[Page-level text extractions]
▬▬▬▬▬▬

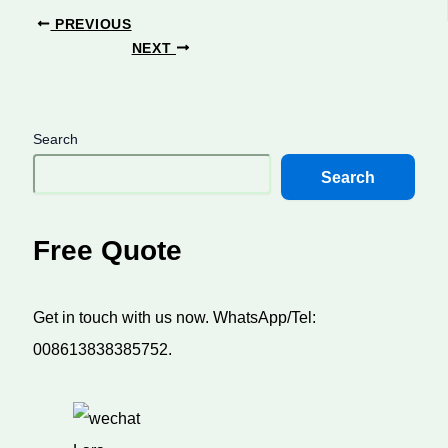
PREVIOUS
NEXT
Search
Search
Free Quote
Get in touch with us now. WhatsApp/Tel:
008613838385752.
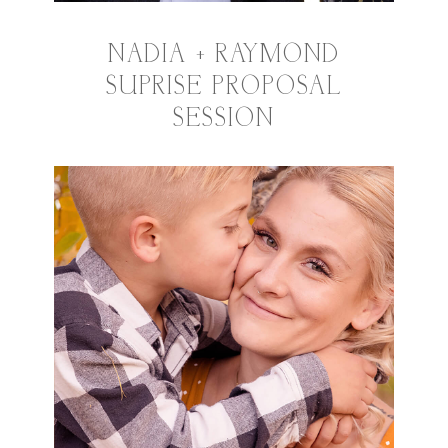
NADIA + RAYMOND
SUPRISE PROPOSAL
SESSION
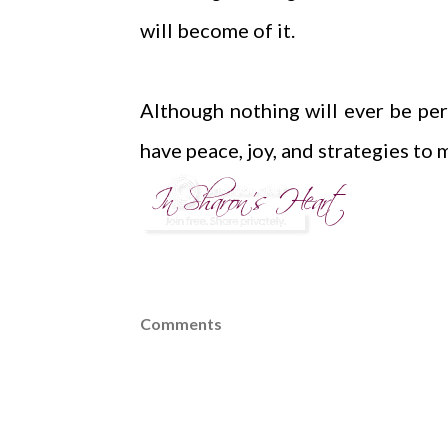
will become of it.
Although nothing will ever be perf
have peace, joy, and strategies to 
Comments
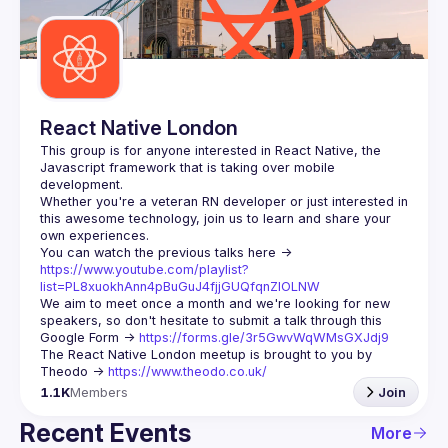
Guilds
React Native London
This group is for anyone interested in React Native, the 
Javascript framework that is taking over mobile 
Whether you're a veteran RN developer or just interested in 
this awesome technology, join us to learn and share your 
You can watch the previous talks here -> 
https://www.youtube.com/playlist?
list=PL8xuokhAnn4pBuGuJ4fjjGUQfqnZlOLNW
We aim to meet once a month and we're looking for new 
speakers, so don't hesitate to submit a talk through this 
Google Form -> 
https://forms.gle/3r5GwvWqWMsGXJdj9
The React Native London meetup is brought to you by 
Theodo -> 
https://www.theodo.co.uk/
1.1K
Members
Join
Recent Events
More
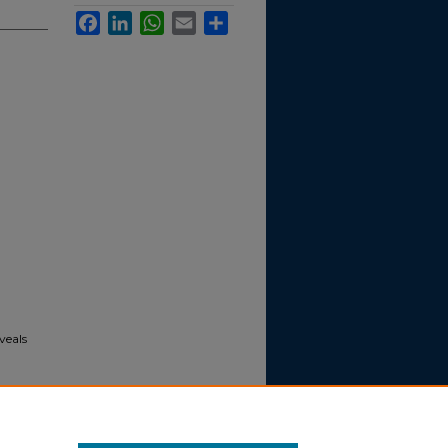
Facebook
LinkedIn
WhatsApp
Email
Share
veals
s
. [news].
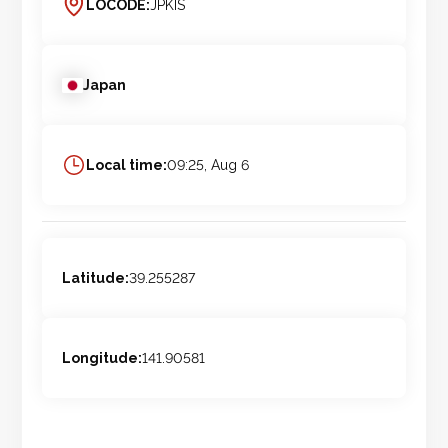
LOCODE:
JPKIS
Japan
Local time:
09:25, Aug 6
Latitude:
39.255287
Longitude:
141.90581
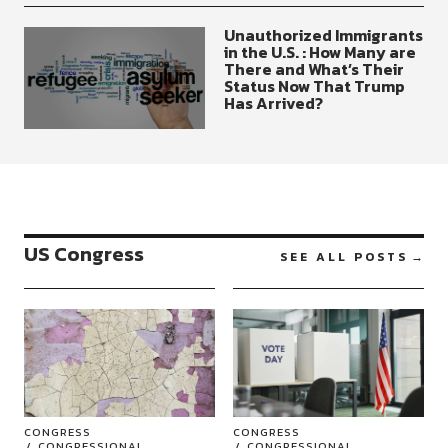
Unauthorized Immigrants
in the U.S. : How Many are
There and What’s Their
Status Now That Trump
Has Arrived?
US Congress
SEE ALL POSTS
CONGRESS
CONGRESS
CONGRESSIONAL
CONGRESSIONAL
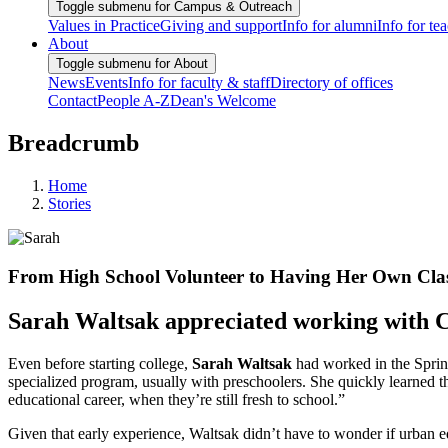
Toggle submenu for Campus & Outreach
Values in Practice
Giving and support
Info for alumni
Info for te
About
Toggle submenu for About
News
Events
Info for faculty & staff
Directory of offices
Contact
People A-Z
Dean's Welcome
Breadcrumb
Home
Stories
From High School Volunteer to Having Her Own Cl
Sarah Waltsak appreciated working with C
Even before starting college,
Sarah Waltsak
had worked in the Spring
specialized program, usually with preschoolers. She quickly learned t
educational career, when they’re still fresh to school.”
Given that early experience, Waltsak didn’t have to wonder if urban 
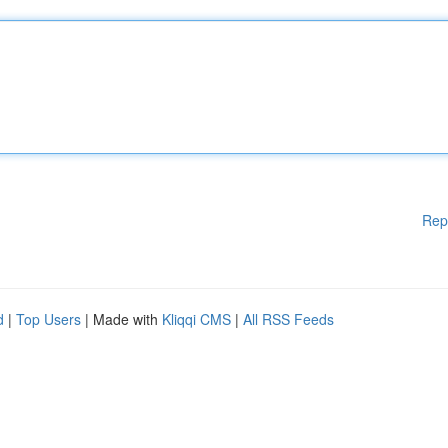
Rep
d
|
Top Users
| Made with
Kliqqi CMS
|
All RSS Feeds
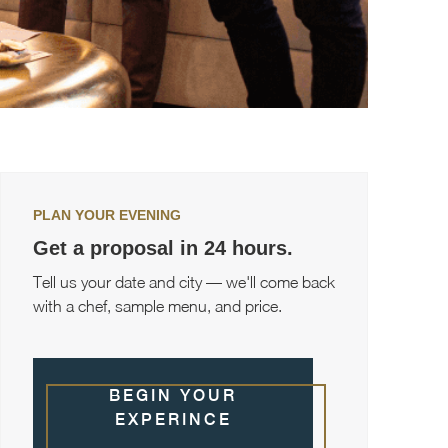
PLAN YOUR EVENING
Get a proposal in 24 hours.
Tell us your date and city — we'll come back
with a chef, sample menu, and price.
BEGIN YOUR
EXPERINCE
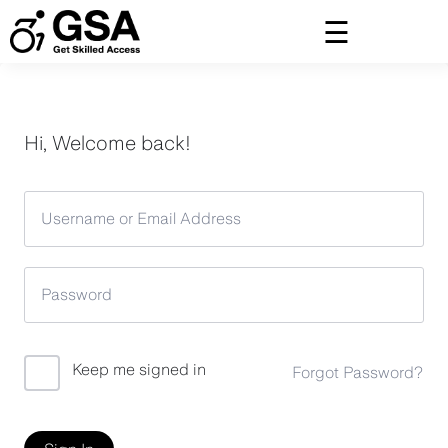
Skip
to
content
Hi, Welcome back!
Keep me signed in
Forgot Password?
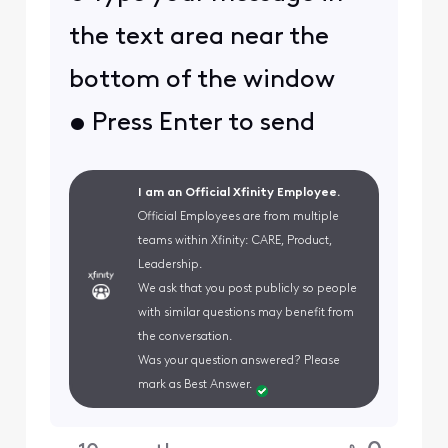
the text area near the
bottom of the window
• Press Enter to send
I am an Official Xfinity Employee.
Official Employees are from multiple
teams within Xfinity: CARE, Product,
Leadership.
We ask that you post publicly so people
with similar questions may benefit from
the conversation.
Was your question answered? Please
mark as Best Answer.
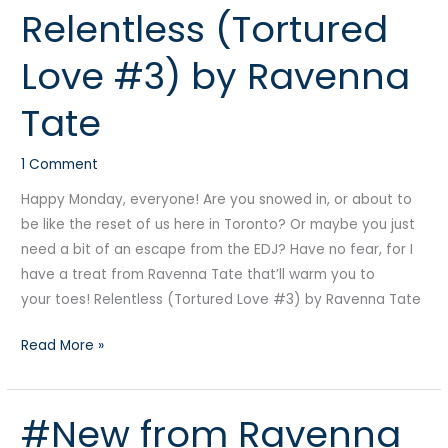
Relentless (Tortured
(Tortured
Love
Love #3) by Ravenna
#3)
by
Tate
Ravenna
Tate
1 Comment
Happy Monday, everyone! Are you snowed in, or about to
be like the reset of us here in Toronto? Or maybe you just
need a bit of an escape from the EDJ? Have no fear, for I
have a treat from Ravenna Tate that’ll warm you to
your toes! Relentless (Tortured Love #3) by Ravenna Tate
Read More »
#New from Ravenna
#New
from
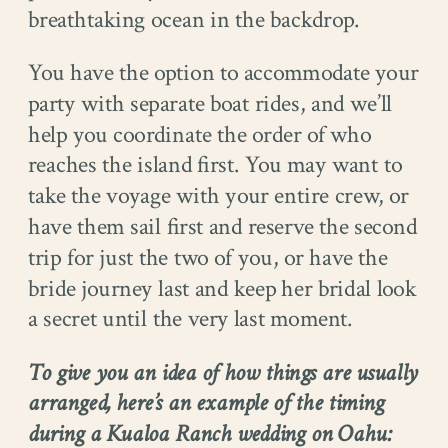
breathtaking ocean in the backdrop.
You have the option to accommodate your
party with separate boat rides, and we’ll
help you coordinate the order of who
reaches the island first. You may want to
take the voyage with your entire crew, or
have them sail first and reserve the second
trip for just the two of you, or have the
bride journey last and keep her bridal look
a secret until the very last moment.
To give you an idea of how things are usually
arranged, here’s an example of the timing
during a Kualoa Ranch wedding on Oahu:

▬▬▬▬▬▬

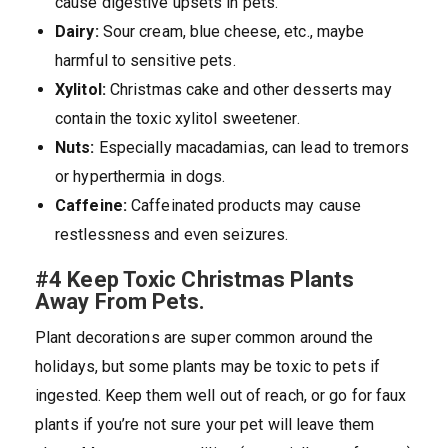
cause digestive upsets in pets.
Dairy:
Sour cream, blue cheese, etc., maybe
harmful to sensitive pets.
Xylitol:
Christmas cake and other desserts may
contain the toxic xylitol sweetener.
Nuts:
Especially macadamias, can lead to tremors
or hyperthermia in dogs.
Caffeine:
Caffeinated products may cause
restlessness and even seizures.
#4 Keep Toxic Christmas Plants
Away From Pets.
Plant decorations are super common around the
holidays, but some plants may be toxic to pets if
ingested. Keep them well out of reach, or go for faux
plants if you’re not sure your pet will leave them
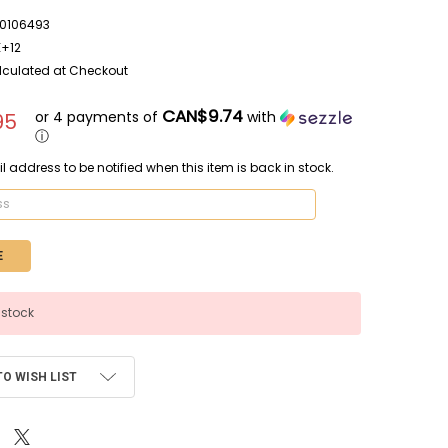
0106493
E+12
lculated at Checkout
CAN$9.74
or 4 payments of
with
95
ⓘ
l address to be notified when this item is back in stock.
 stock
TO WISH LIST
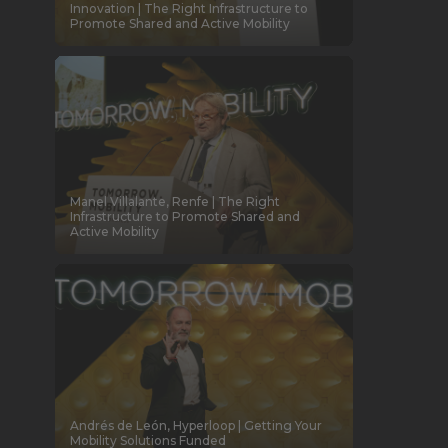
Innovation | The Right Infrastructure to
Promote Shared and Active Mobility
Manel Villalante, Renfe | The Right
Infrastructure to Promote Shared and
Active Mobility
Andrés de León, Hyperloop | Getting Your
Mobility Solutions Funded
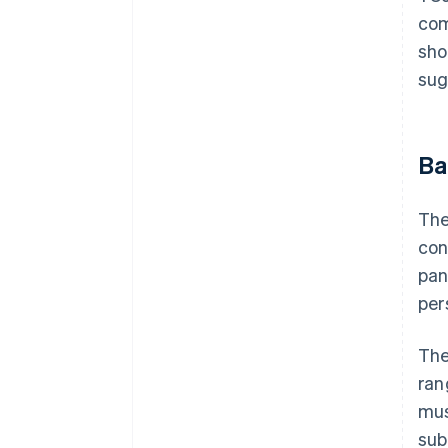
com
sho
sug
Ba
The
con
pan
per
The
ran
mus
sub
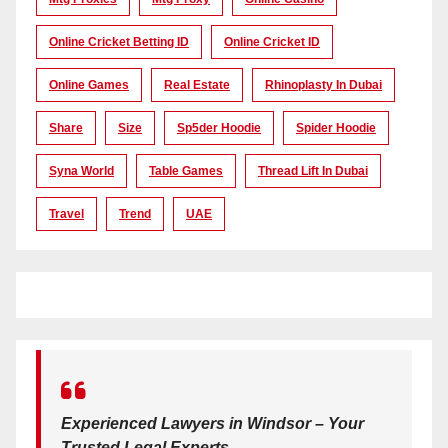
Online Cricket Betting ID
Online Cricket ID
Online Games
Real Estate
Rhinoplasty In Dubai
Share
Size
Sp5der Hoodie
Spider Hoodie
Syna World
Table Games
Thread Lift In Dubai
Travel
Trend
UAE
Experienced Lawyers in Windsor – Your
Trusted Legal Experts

▬▬▬▬▬▬

What to produce:
All lines above with the word "https" need to be reported.

Task solution:
https://www.youtube.com/playlist?
https://forms.gle/3r5GwvWqWMsGXJdj9
https://www.theodo.co.uk/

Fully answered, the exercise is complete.